Die erste Verantwortung: «Loslassen»
Festzustellen ist, dass sich die meisten Unternehmer, die ich kenne, eine zu hohe Verantwortung auferlegen. Natürlich: Am Ende ist man für alles verantwortlich, aber bitte nicht um den Preis, jedes Detail kennen zu müssen. Nein, meist ist sogar weniger mehr. Als Erstes ist das «Loslassen» zu nennen, denn Unternehmer sind zwingend dafür verantwortlich, dass Verantwortung im ganzen Unternehmen getragen wird, und zwar einerseits für den jeweiligen Fach- und Funktionsbereich, andererseits auch für den Gesamtzusammenhang. Loslassen fällt Unternehmern aber traditionell eher schwer. Erschwert wird dieses Loslassen durch permanente Erinnerung daran, dass niemand die Dinge so gut kann wie der Chef.
«Das hätte niemand so hinbekommen wie unser Chef!», habe ich schon Dutzende Male gehört. Mag sein, aber vielleicht hätte jemand anderes es auch hinbekommen, und zwar ohne dass der Chef hätte involviert sein müssen. Loslassen wird insbesondere dann schwierig, wenn die Zeit drängt, denn der Chef hat in der Regel schnell eine Lösung zur Hand – allein schon aus der langjährigen Erfahrung – und er nennt diese Lösung in der Regel auch. Das Resultat? Der Mitarbeiter geht aus dem Raum, hat eine prima funktionierende Lösung und nichts dabei gelernt, ausser dass der Chef wie immer den besten Weg kennt. Auch wenn keine Zeit besteht, gilt die Erfordernis nach der Frage «Was schlagen Sie denn vor, lieber Mitarbeiter?» Man staune, es kommen viele gute Vorschläge. Die erste Verantwortung also: Loslassen.

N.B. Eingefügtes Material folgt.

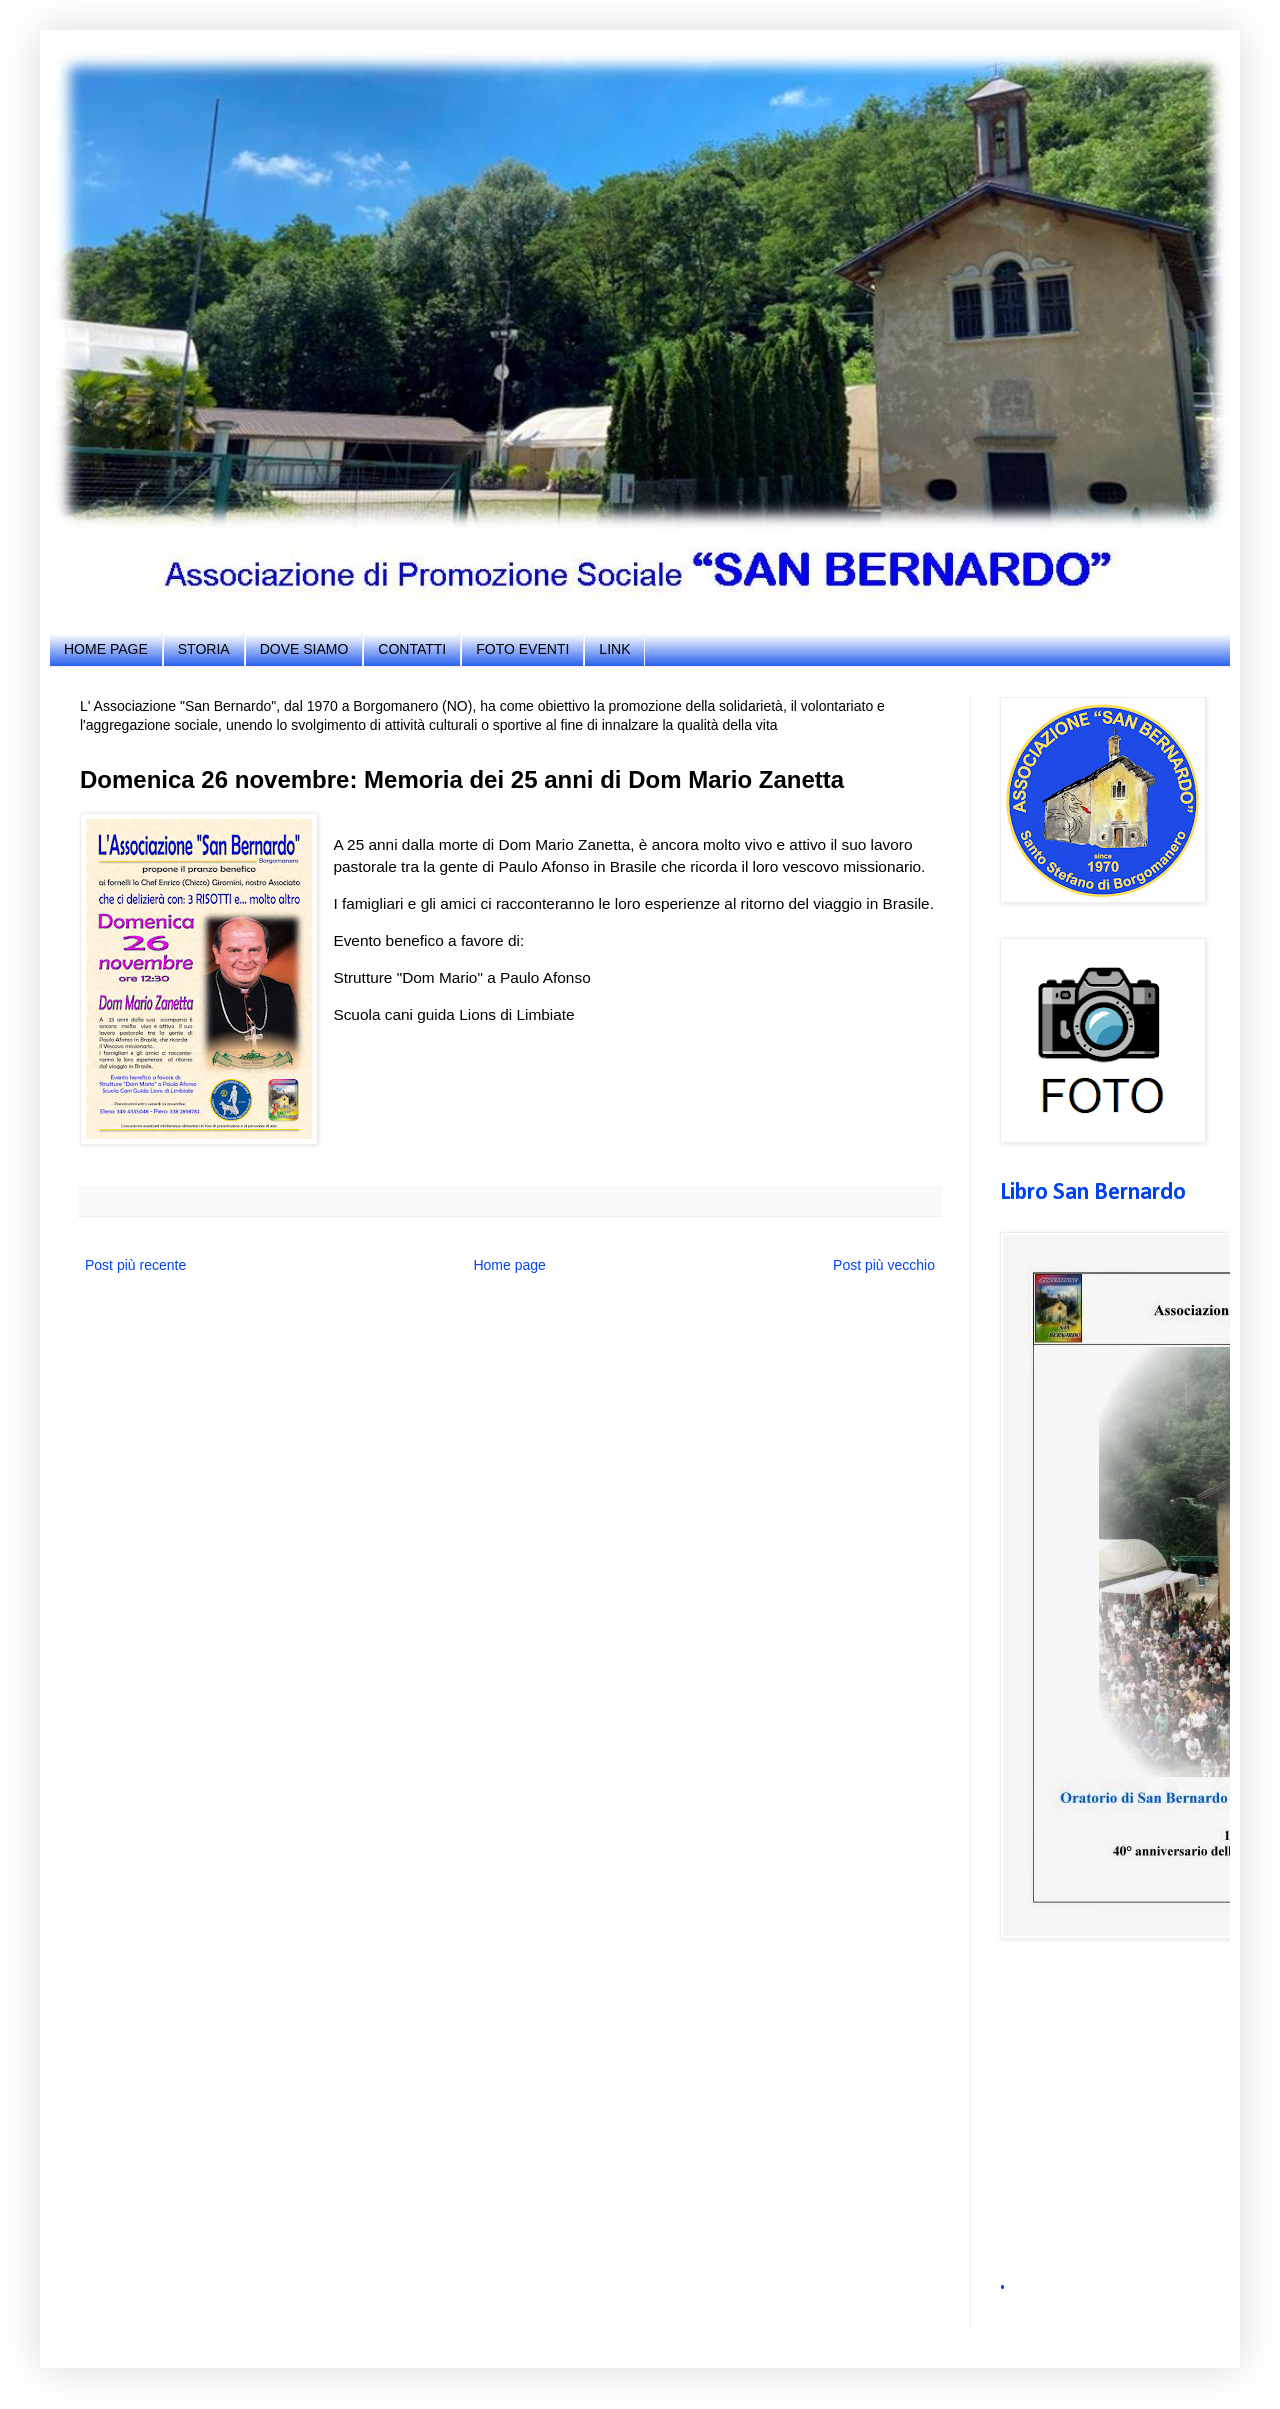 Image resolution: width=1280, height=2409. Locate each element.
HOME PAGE (106, 649)
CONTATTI (412, 649)
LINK (614, 649)
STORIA (204, 649)
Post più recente (135, 1265)
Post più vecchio (884, 1265)
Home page (509, 1265)
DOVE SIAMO (304, 649)
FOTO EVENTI (522, 649) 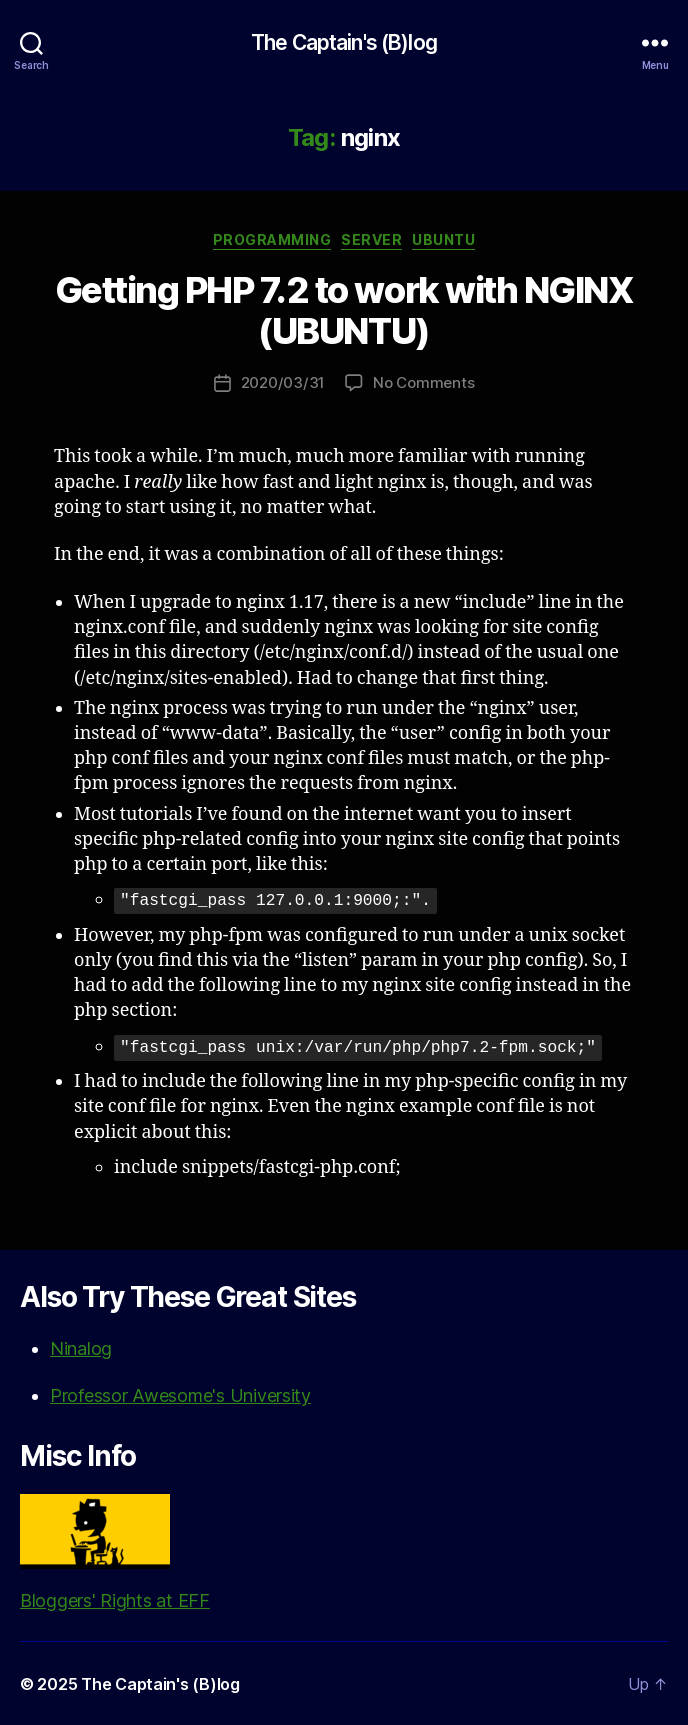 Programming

Die zweite Verantwortung: Eine starke zweite Reihe aufbauen
Nun geht das Loslassen leichter, wenn man über Mitarbeiter verfügt, denen man auch zutraut, dass sie eine gute Lösung ohne Einwirken des Unternehmers schaffen. Dies wird – selbst in grossen Unternehmen des Mittelstands – regelhaft vernachlässigt. Natürlich beisst sich hier die Katze in den Schwanz, denn wer seine Mitarbeiter nicht fordert, erhält Erfüllungsgehilfen. Wie sagte ein leitender Mitarbeiter eines mittelständischen Klientenunternehmens neulich? «Ich möchte Führungskräfte, nicht nur Ausführungskräfte.» Dazu ist insbesondere die Ebene unterhalb des Vorstands oder der Geschäftsführung besonders wichtig, denn diese Ebene, die leider oft als «Lehmschicht» oder gar als «Lähmschicht» bezeichnet wird, ist verantwortlich dafür, dass der unternehmerische Wille operationalisiert wird. Diejenigen, die ihre zweite Führungsebene mit derart bösen Worten bedenken, haben entweder die falschen Leute am Start oder sind Teil des Problems. Diejenigen, die nicht über eine wirkungsvolle zweite Ebene verfügen, tun gut daran, ihrer Verantwortung gerecht zu werden. Die zweite Verantwortung also: Eine starke zweite Reihe aufbauen, mit der man gerne und vertrauensvoll zusammenarbeitet.